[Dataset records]
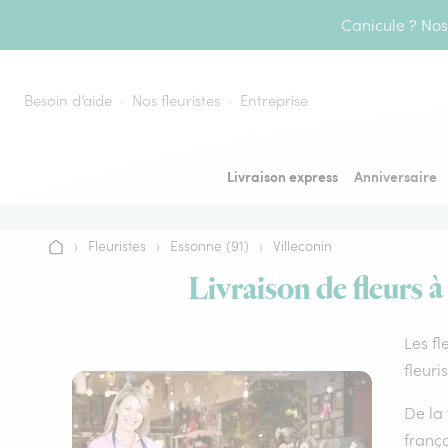
Aller au contenu
Canicule ? Nos 
Besoin d’aide
Nos fleuristes
Entreprise
Livraison express
Anniversaire
›
Fleuristes
›
Essonne (91)
›
Villeconin
Accueil
Livraison de fleurs à
Les fl
fleuri
De la 
frança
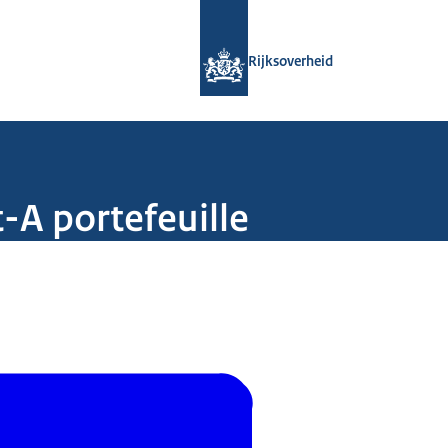
Naar de homepage van Rijksoverheid
Rijksoverheid
-A portefeuille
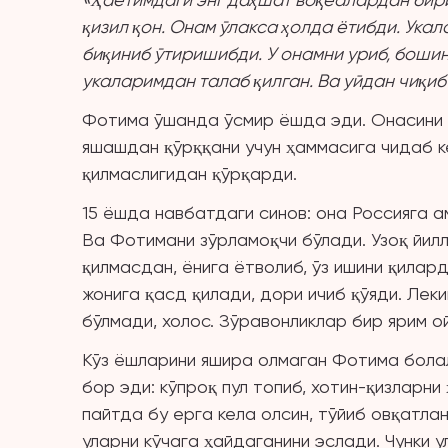
қизил қон. Онам ўлакса ҳолда ётибди. Ука
биқиниб ўтиришибди. У онамни уриб, бошин
укаларимдан талаб қилган. Ва уйдан чиқиб 
Фотима ўшанда ўсмир ёшда эди. Онасини ш
яшашдан қўрққани учун ҳаммасига чидаб ке
қилмаслигидан қўрқарди.
15 ёшда навбатдаги синов: она Россияга а
Ва Фотимани зўрламоқчи бўлади. Узоқ йилл
қилмасдан, ёнига ётволиб, ўз ишини қилар
жонига қасд қилади, дори ичиб қўяди. Леки
бўлмади, холос. Зўравонликлар бир ярим 
Кўз ёшларини яшира олмаган Фотима болал
бор эди: кўпроқ пул топиб, хотин-қизларни
пайтда бу ерга кела олсин, тўйиб овқатла
уларни кўчага ҳайдаганини эслади. Чунки 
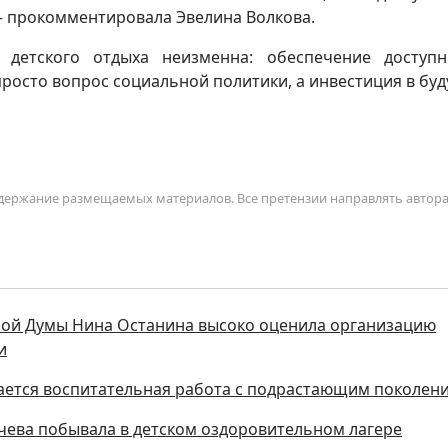
 – прокомментировала Эвелина Волкова.
детского отдыха неизменна: обеспечение доступ
 просто вопрос социальной политики, а инвестиция в бу
содержание размещаемых материалов. Все претензии направлять автор
ной Думы Нина Останина высоко оценила организацию
и
жается воспитательная работа с подрастающим поколен
ачева побывала в детском оздоровительном лагере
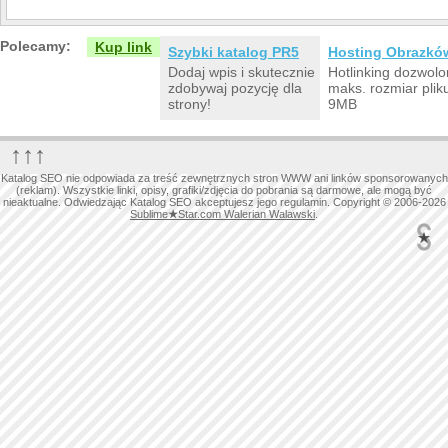
Polecamy:
Kup link
Szybki katalog PR5
Hosting Obrazkó
Dodaj wpis i skutecznie
Hotlinking dozwolo
zdobywaj pozycję dla
maks. rozmiar plik
strony!
9MB
↑↑↑
Katalog SEO nie odpowiada za treść zewnętrznych stron WWW ani linków sponsorowanych
(reklam). Wszystkie linki, opisy, grafiki/zdjęcia do pobrania są darmowe, ale mogą być
nieaktualne. Odwiedzając Katalog SEO akceptujesz jego regulamin. Copyright © 2006-2026
Sublime
★
Star.com Walerian Walawski
.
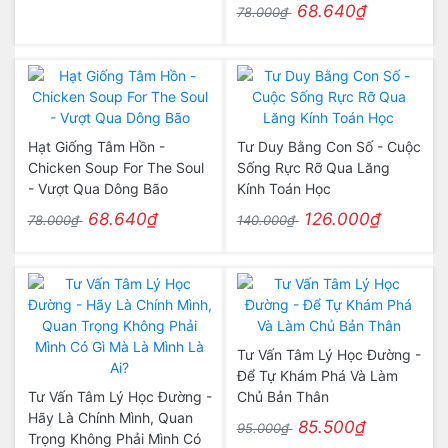
68.640₫
78.000₫
Hạt Giống Tâm Hồn -
Tư Duy Bằng Con Số - Cuộc
Chicken Soup For The Soul
Sống Rực Rỡ Qua Lăng
- Vượt Qua Dông Bão
Kính Toán Học
68.640₫
126.000₫
78.000₫
140.000₫
Tư Vấn Tâm Lý Học Đường -
Để Tự Khám Phá Và Làm
Tư Vấn Tâm Lý Học Đường -
Chủ Bản Thân
Hãy Là Chính Mình, Quan
85.500₫
95.000₫
Trọng Không Phải Mình Có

• _WHAT YOU WILL DO_: Output every record verbatim, skipping images.

• _SOLVED PROBLEM_:
Aller au contenu
Canicule ? Nos 
Besoin d’aide
Nos fleuristes
Entreprise
Livraison express
Anniversaire
›
Fleuristes
›
Essonne (91)
›
Villeconin
Accueil
Livraison de fleurs à
Les fl
fleuri
De la 
frança
Naar de homepage van Rijksoverheid
Rijksoverheid
-A portefeuille
қизил қон. Онам ўлакса ҳолда ётибди. Ука
биқиниб ўтиришибди. У онамни уриб, бошин
укаларимдан талаб қилган. Ва уйдан чиқиб 
Фотима ўшанда ўсмир ёшда эди. Онасини ш
яшашдан қўрққани учун ҳаммасига чидаб ке
қилмаслигидан қўрқарди.
15 ёшда навбатдаги синов: она Россияга а
Ва Фотимани зўрламоқчи бўлади. Узоқ йилл
қилмасдан, ёнига ётволиб, ўз ишини қилар
жонига қасд қилади, дори ичиб қўяди. Леки
бўлмади, холос. Зўравонликлар бир ярим 
Кўз ёшларини яшира олмаган Фотима болал
бор эди: кўпроқ пул топиб, хотин-қизларни
пайтда бу ерга кела олсин, тўйиб овқатла
уларни кўчага ҳайдаганини эслади. Чунки 
 – прокомментировала Эвелина Волкова.
детского отдыха неизменна: обеспечение доступ
 просто вопрос социальной политики, а инвестиция в бу
содержание размещаемых материалов. Все претензии направлять автор
ной Думы Нина Останина высоко оценила организацию
и
жается воспитательная работа с подрастающим поколен
ачева побывала в детском оздоровительном лагере
Polecamy:
Kup link
Szybki katalog PR5
Hosting Obrazkó
Dodaj wpis i skutecznie
Hotlinking dozwolo
zdobywaj pozycję dla
maks. rozmiar plik
strony!
9MB
↑↑↑
Katalog SEO nie odpowiada za treść zewnętrznych stron WWW ani linków sponsorowanych
(reklam). Wszystkie linki, opisy, grafiki/zdjęcia do pobrania są darmowe, ale mogą być
nieaktualne. Odwiedzając Katalog SEO akceptujesz jego regulamin. Copyright © 2006-2026
Sublime
★
Star.com Walerian Walawski
.
68.640₫
78.000₫
Hạt Giống Tâm Hồn -
Tư Duy Bằng Con Số - Cuộc
Chicken Soup For The Soul
Sống Rực Rỡ Qua Lăng
- Vượt Qua Dông Bão
Kính Toán Học
68.640₫
126.000₫
78.000₫
140.000₫
Tư Vấn Tâm Lý Học Đường -
Để Tự Khám Phá Và Làm
Tư Vấn Tâm Lý Học Đường -
Chủ Bản Thân
Hãy Là Chính Mình, Quan
85.500₫
95.000₫
Trọng Không Phải Mình Có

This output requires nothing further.